Upgrading means slow student progress: Arctic College dean
“The biggest issue is the academic readiness”
During her Feb. 23 keynote address to the Sivuniksamut Ilinniarniq teachers conference, Fiona Buchan-Corey, dean at Cambridge Bay’s Nunavut Arctic College campus, said students’ weak academics mean many must upgrade before continuing on with their education. (PHOTO BY JANE GEORGE)
CAMBRIDGE BAY — Many students graduating from Kitikmeot schools can’t move ahead into post-secondary studies because they lack the necessary reading and math skills, Fiona Buchan-Corey, dean at Cambridge Bay’s Nunavut Arctic College campus, said Feb. 23 in her keynote address to the Sivuniksamut Ilinniarniq teachers conference.
“The biggest issue [facing the NAC] is the academic readiness” of students who want to further their education, Buchan-Corey told teachers from Kitikmeot schools meeting in Cambridge Bay this week.
As it stands now, the Cambridge Bay campus devotes more than $965,000 of its budget towards offering upgrading courses, she said.
But the NAC wants to promote its certificate and diploma programs, such as a licensed practical nurse program, which is in the works.
“For us to be successful,” the region’s schools must be more successful, she said.
The NAC’s plan to offer a maternity care worker program, designed as a training platform for Inuit midwives, stalled for two years due to a lack of qualified applicants, who are supposed to be at a Grade 12 skill level, she said.
Finally, the college offered a college foundation program this year for interested applicants — of these, three will be academically ready to enter the maternity care worker program next fall.
But Corey-Buchan said she’s worried about the fate of the college foundation program, which many need.

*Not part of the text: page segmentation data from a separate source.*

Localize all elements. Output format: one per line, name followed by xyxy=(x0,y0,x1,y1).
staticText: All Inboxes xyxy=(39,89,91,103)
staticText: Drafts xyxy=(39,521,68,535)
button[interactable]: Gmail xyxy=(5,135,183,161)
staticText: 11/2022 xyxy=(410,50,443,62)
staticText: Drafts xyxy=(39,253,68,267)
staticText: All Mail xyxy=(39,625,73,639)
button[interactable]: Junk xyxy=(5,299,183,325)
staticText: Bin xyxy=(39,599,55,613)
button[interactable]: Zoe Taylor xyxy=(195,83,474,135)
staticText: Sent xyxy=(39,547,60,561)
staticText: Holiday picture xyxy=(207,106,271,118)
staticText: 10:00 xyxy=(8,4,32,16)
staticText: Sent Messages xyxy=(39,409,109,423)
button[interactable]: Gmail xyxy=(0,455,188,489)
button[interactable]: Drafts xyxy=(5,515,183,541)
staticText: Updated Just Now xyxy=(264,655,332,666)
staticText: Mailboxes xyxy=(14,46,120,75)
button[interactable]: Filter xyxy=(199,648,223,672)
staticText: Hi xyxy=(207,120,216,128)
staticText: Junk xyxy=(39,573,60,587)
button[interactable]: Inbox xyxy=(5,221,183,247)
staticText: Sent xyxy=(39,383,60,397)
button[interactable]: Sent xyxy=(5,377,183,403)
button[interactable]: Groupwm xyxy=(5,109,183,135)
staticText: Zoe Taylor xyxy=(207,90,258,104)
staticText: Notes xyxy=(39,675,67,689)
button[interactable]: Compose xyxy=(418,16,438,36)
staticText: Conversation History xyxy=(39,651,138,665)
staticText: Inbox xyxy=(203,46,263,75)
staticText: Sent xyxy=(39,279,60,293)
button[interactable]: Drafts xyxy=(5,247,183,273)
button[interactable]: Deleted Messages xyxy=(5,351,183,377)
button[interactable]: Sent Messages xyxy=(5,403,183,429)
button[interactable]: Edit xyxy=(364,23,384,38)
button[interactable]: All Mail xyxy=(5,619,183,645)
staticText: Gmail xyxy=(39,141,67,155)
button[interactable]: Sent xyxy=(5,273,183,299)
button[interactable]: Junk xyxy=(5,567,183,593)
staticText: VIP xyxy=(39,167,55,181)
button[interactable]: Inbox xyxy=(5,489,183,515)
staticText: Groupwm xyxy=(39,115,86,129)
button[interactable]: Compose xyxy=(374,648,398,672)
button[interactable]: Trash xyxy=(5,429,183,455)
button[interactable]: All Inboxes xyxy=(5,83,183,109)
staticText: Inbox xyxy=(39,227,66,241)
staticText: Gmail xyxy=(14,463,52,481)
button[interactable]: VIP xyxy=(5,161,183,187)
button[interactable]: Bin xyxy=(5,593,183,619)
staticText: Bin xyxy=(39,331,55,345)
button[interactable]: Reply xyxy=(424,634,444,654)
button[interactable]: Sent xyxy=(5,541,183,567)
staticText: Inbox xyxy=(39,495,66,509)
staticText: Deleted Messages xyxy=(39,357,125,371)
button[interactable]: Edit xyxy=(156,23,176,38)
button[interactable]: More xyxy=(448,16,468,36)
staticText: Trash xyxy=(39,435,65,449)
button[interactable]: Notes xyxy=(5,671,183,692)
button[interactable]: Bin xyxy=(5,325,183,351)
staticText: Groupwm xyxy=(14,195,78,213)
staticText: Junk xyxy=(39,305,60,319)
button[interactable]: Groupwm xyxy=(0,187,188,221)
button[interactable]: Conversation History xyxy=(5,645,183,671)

A review of Nunavut’s FANS student assistance program, called for by the Auditor General of Canada, may determine that this program cannot be considered a post-secondary program because its students are generally doing Grade 10 to Grade 12 level work.

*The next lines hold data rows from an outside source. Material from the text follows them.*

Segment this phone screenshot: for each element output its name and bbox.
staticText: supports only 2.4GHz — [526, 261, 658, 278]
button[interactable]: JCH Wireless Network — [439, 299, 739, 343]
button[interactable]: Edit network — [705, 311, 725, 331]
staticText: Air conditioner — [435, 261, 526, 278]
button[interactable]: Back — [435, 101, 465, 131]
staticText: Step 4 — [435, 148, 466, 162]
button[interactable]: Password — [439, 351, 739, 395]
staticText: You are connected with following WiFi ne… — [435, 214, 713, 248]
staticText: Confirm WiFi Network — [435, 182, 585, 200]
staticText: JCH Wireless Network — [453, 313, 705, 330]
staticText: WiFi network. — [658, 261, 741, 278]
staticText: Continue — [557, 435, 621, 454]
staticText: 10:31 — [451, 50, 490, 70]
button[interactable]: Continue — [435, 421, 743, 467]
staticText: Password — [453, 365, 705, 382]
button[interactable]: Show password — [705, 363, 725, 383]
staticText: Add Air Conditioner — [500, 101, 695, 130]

And this would deprive its students from receiving full financial aid.
“This would have a huge impact on the majority of students,” she said.
After Buchan-Corey’s speech, teachers broke off into five groups to discuss ways they could integrate suggestions from the previous day’s speaker Hetty van Gurp, with Buchan-Corey’s call for higher academic skills.
Suggested actions included establishing elders and student advisory committees, mentoring clubs and adopting monthly themes for schools which focus on “lessons for living.”